薄いものから試してください。腰の下に手を入れて、隙間が減っているかで判断します。厚ければ効果が大きいわけではありません。 厚すぎると腰が丸くなりすぎ、別の負担が生じます。
Q4. 診断名がはっきりしないのですが、対処してよいのでしょうか。
膝を立てて楽になるかどうかは、自分の体で確認できます。その反応に基づいて姿勢を工夫することは、診断名が確定していなくても可能です。 ただし、症状が続く場合や変化がある場合は、受診して確認してください。
Q5. マットレスを替えれば症状は良くなりますか。
寝ている間の姿勢の条件は改善できます。ただし、原因そのものが変わるわけではありません。 まずクッションでの工夫を試し、それでも寝具側に問題が見つかった場合に、買い替えを検討する順序が現実的です。
Q6. 電動リクライニングベッドなら、膝を上げた姿勢を保てますか。
構造的には可能です。膝の下を持ち上げる機能があれば、この記事の条件をそのまま作れます。ただし、費用がかかること、そして同じ姿勢で固定されると寝返りが打ちにくくなるという別の課題があります。まずクッションで効果を確認してから検討してください。効かない方が高額な機能に投資しても意味がありません。

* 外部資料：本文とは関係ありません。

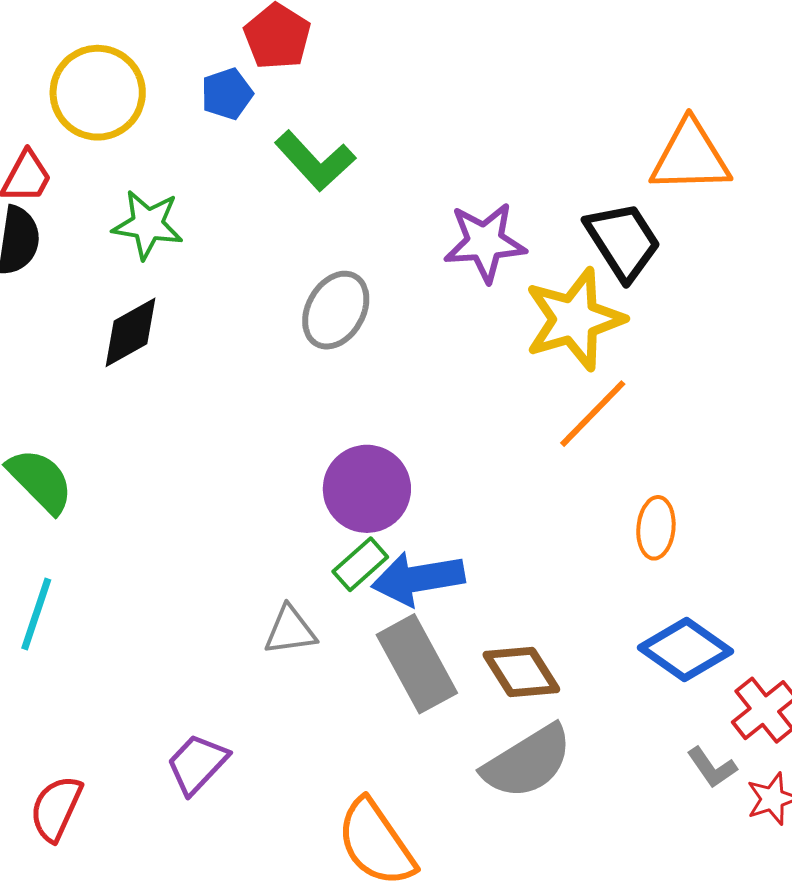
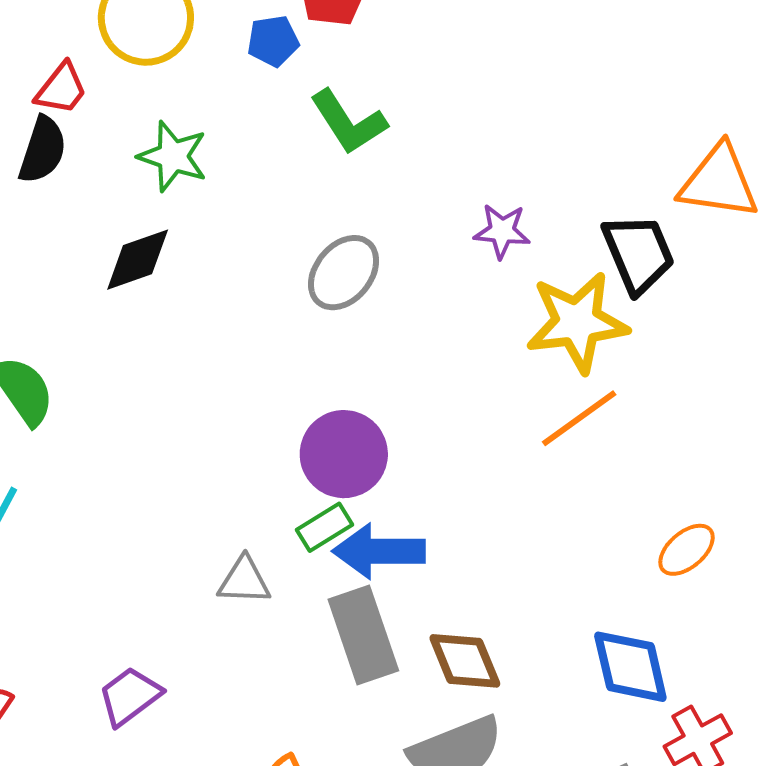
purple star: (485, 242) -> (502, 231), size x0.7
orange ellipse: (656, 528) -> (687, 550), moved, turned 34
blue diamond: (686, 650) -> (630, 667), turned 32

Q7. 膝を立てると腰は楽ですが、脚がだるくなります。
膝が曲がりすぎている可能性があります。厚みを減らして試してください。また、ふくらはぎの一点だけで脚の重さを支えていると、その部分が圧迫されます。膝からふくらはぎにかけて、広い範囲で支えるように位置を調整してみてください。それでも続く場合は、別の要因を確認する必要があります。
まとめ
最後に要点を整理します。
- 腰と脚に症状があり、診断名がはっきりしないまま過ごしている方は多い
- そうした方の中で、膝を立てると楽になる方が非常に多い
- 理由は、股関節が曲がることで腰の反りが減り、後ろ側の圧力と神経の通り道の条件が変わるため
- 寝るときは、膝下に薄いクッションを入れるか、横向きで膝を軽く曲げる
- ただし全員ではない。反らせて楽な方には合わないので、自分の体で確認する
まず今夜、仰向けで膝を立てて比べてみてください。楽になるなら、その条件を寝ている間も作れば朝が変わる可能性があります。